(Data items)
+===+
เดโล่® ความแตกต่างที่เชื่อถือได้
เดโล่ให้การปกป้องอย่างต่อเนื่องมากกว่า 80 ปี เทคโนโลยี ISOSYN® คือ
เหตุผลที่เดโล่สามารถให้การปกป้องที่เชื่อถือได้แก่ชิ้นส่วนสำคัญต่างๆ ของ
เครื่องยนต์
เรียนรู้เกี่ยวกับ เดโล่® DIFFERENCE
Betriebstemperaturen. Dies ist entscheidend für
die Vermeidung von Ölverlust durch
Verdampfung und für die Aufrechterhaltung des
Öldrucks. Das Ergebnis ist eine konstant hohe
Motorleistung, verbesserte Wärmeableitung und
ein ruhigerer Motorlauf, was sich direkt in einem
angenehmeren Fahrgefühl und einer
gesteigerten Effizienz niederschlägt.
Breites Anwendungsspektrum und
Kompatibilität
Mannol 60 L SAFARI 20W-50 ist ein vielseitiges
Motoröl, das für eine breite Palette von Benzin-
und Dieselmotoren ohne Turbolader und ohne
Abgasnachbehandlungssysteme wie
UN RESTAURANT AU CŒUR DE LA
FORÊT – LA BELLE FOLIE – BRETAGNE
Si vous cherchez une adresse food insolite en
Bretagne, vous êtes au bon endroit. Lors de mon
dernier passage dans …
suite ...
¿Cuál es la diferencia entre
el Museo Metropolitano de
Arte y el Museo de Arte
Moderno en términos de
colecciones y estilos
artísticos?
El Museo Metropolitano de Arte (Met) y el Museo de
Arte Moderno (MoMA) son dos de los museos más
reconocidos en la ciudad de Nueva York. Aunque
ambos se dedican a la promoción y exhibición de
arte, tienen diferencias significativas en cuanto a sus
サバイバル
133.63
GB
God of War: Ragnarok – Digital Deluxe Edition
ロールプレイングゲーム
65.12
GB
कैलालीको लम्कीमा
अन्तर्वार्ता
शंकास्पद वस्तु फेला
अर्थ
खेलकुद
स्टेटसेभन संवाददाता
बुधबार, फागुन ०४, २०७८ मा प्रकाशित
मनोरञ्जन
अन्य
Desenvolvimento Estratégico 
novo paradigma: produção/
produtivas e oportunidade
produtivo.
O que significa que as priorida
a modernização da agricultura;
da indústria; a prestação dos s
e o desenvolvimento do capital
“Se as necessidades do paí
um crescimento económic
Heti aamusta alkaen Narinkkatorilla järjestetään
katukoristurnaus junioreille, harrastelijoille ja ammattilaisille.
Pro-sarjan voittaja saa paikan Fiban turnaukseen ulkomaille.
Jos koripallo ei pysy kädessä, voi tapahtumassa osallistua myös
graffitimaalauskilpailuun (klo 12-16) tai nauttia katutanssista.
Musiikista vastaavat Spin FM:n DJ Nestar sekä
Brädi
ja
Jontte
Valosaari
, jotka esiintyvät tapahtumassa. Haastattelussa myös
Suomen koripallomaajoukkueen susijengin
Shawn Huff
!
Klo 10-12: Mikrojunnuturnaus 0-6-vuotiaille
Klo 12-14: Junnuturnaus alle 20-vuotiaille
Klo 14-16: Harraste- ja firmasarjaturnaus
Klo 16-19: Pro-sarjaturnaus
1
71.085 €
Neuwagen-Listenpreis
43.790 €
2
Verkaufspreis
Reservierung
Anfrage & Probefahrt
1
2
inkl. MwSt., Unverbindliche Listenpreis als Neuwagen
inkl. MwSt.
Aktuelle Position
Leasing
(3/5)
+===+
Of the entries listed above, reproduce only the lines starting at the line containing "Kompatibilität" and ending at the line containing "Si vous cherchez une adresse food insolite en". Include both, exactly as they stand.

Kompatibilität
Mannol 60 L SAFARI 20W-50 ist ein vielseitiges
Motoröl, das für eine breite Palette von Benzin-
und Dieselmotoren ohne Turbolader und ohne
Abgasnachbehandlungssysteme wie
UN RESTAURANT AU CŒUR DE LA
FORÊT – LA BELLE FOLIE – BRETAGNE
Si vous cherchez une adresse food insolite en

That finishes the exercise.